--- RECORDS SHOWN Enclosed Below ---
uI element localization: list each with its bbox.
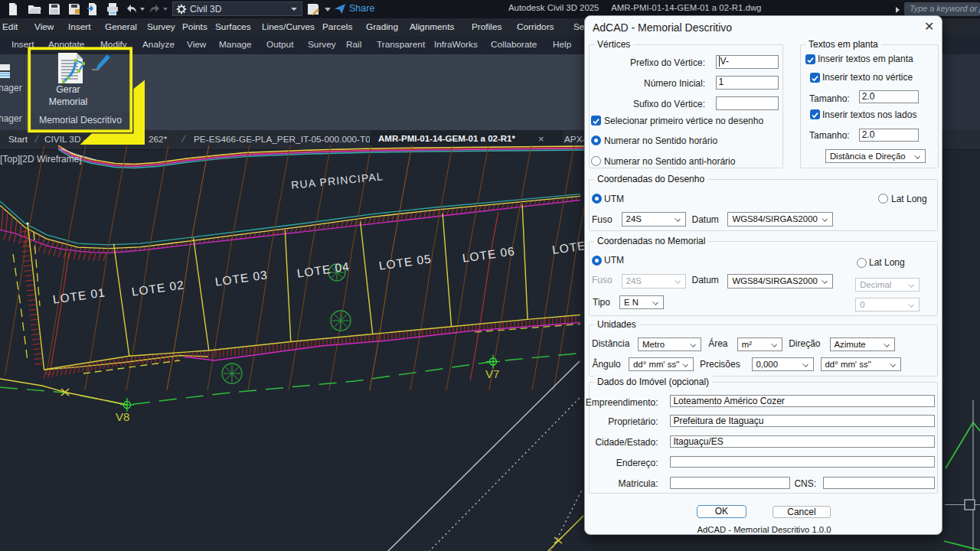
svg-text:RUA PRINCIPAL: RUA PRINCIPAL [290,170,384,191]
svg-text:LOTE 01: LOTE 01 [52,285,106,305]
svg-text:V8: V8 [116,410,129,423]
svg-text:LOTE 02: LOTE 02 [131,278,185,298]
svg-text:LOTE 05: LOTE 05 [378,252,433,272]
svg-text:LOTE 04: LOTE 04 [296,259,351,279]
svg-text:V7: V7 [485,367,499,380]
svg-text:LOTE 03: LOTE 03 [214,268,269,288]
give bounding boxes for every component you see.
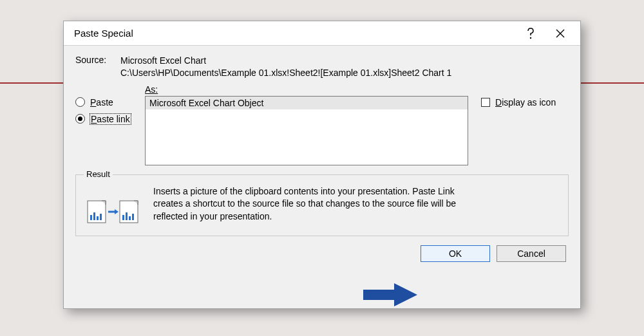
radio-paste[interactable]: Paste [75, 97, 145, 107]
svg-rect-4 [97, 216, 99, 220]
close-icon [556, 29, 565, 38]
as-listbox[interactable]: Microsoft Excel Chart Object [145, 96, 468, 165]
button-row: OK Cancel [75, 245, 569, 262]
paste-link-icon [86, 194, 140, 225]
source-label: Source: [75, 55, 120, 65]
svg-point-0 [530, 37, 531, 38]
radio-paste-link[interactable]: Paste link [75, 114, 145, 124]
list-item[interactable]: Microsoft Excel Chart Object [146, 97, 468, 109]
close-button[interactable] [545, 21, 575, 46]
svg-rect-10 [132, 214, 134, 220]
help-icon [527, 28, 535, 39]
radio-icon [75, 114, 85, 124]
radio-paste-link-label: Paste link [90, 114, 131, 124]
paste-mode-group: Paste Paste link [75, 84, 145, 124]
source-line-1: Microsoft Excel Chart [120, 55, 206, 66]
source-text: Microsoft Excel Chart C:\Users\HP\Docume… [120, 55, 569, 79]
display-as-icon-label: Display as icon [495, 97, 556, 107]
checkbox-icon [481, 98, 490, 107]
svg-rect-9 [129, 216, 131, 220]
svg-rect-5 [100, 214, 102, 220]
svg-rect-7 [122, 215, 124, 220]
dialog-title: Paste Special [74, 28, 516, 39]
cancel-button[interactable]: Cancel [497, 245, 566, 262]
svg-rect-2 [90, 215, 92, 220]
right-column: Display as icon [468, 84, 569, 107]
result-box: Result [75, 174, 569, 236]
result-inner: Inserts a picture of the clipboard conte… [86, 185, 558, 225]
display-as-icon-row[interactable]: Display as icon [481, 97, 569, 107]
result-legend: Result [84, 169, 113, 179]
title-bar: Paste Special [64, 21, 580, 46]
ok-button[interactable]: OK [421, 245, 490, 262]
as-label: As: [145, 84, 468, 95]
result-description: Inserts a picture of the clipboard conte… [153, 185, 462, 223]
help-button[interactable] [516, 21, 545, 46]
source-row: Source: Microsoft Excel Chart C:\Users\H… [75, 55, 569, 79]
radio-icon [75, 97, 85, 107]
svg-rect-8 [126, 212, 128, 220]
dialog-content: Source: Microsoft Excel Chart C:\Users\H… [64, 46, 580, 268]
svg-rect-3 [93, 212, 95, 220]
paste-special-dialog: Paste Special Source: Microsoft Excel Ch… [63, 21, 581, 309]
as-column: As: Microsoft Excel Chart Object [145, 84, 468, 165]
radio-paste-label: Paste [90, 97, 113, 107]
source-line-2: C:\Users\HP\Documents\Example 01.xlsx!Sh… [120, 68, 451, 78]
main-row: Paste Paste link As: Microsoft Excel Cha… [75, 84, 569, 165]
--- End of Enclosed RECORDS SHOWN ---
Your answer must be an exact reproduction of all entries, containing no pictures.

SOLUTION TO THE EXERCISE.
uI element localization: list each with its bbox.
svg-text:RUA PRINCIPAL: RUA PRINCIPAL [290,170,384,191]
svg-text:LOTE 01: LOTE 01 [52,285,106,305]
svg-text:V8: V8 [116,410,129,423]
svg-text:LOTE 02: LOTE 02 [131,278,185,298]
svg-text:LOTE 05: LOTE 05 [378,252,433,272]
svg-text:LOTE 04: LOTE 04 [296,259,351,279]
svg-text:V7: V7 [485,367,499,380]
svg-text:LOTE 03: LOTE 03 [214,268,269,288]
give bounding boxes for every component you see.
radio-paste[interactable]: Paste [75, 97, 145, 107]
svg-rect-4 [97, 216, 99, 220]
close-icon [556, 29, 565, 38]
as-listbox[interactable]: Microsoft Excel Chart Object [145, 96, 468, 165]
button-row: OK Cancel [75, 245, 569, 262]
paste-link-icon [86, 194, 140, 225]
source-label: Source: [75, 55, 120, 65]
svg-point-0 [530, 37, 531, 38]
radio-paste-link[interactable]: Paste link [75, 114, 145, 124]
list-item[interactable]: Microsoft Excel Chart Object [146, 97, 468, 109]
close-button[interactable] [545, 21, 575, 46]
svg-rect-10 [132, 214, 134, 220]
help-icon [527, 28, 535, 39]
radio-icon [75, 114, 85, 124]
radio-paste-link-label: Paste link [90, 114, 131, 124]
paste-mode-group: Paste Paste link [75, 84, 145, 124]
source-line-1: Microsoft Excel Chart [120, 55, 206, 66]
source-text: Microsoft Excel Chart C:\Users\HP\Docume… [120, 55, 569, 79]
display-as-icon-label: Display as icon [495, 97, 556, 107]
checkbox-icon [481, 98, 490, 107]
svg-rect-9 [129, 216, 131, 220]
svg-rect-5 [100, 214, 102, 220]
svg-rect-7 [122, 215, 124, 220]
dialog-title: Paste Special [74, 28, 516, 39]
cancel-button[interactable]: Cancel [497, 245, 566, 262]
svg-rect-2 [90, 215, 92, 220]
right-column: Display as icon [468, 84, 569, 107]
result-box: Result [75, 174, 569, 236]
result-inner: Inserts a picture of the clipboard conte… [86, 185, 558, 225]
display-as-icon-row[interactable]: Display as icon [481, 97, 569, 107]
result-legend: Result [84, 169, 113, 179]
title-bar: Paste Special [64, 21, 580, 46]
ok-button[interactable]: OK [421, 245, 490, 262]
as-label: As: [145, 84, 468, 95]
result-description: Inserts a picture of the clipboard conte… [153, 185, 462, 223]
help-button[interactable] [516, 21, 545, 46]
source-row: Source: Microsoft Excel Chart C:\Users\H… [75, 55, 569, 79]
radio-icon [75, 97, 85, 107]
svg-rect-8 [126, 212, 128, 220]
dialog-content: Source: Microsoft Excel Chart C:\Users\H… [64, 46, 580, 268]
svg-rect-3 [93, 212, 95, 220]
paste-special-dialog: Paste Special Source: Microsoft Excel Ch… [63, 21, 581, 309]
as-column: As: Microsoft Excel Chart Object [145, 84, 468, 165]
radio-paste-label: Paste [90, 97, 113, 107]
source-line-2: C:\Users\HP\Documents\Example 01.xlsx!Sh… [120, 68, 451, 78]
main-row: Paste Paste link As: Microsoft Excel Cha… [75, 84, 569, 165]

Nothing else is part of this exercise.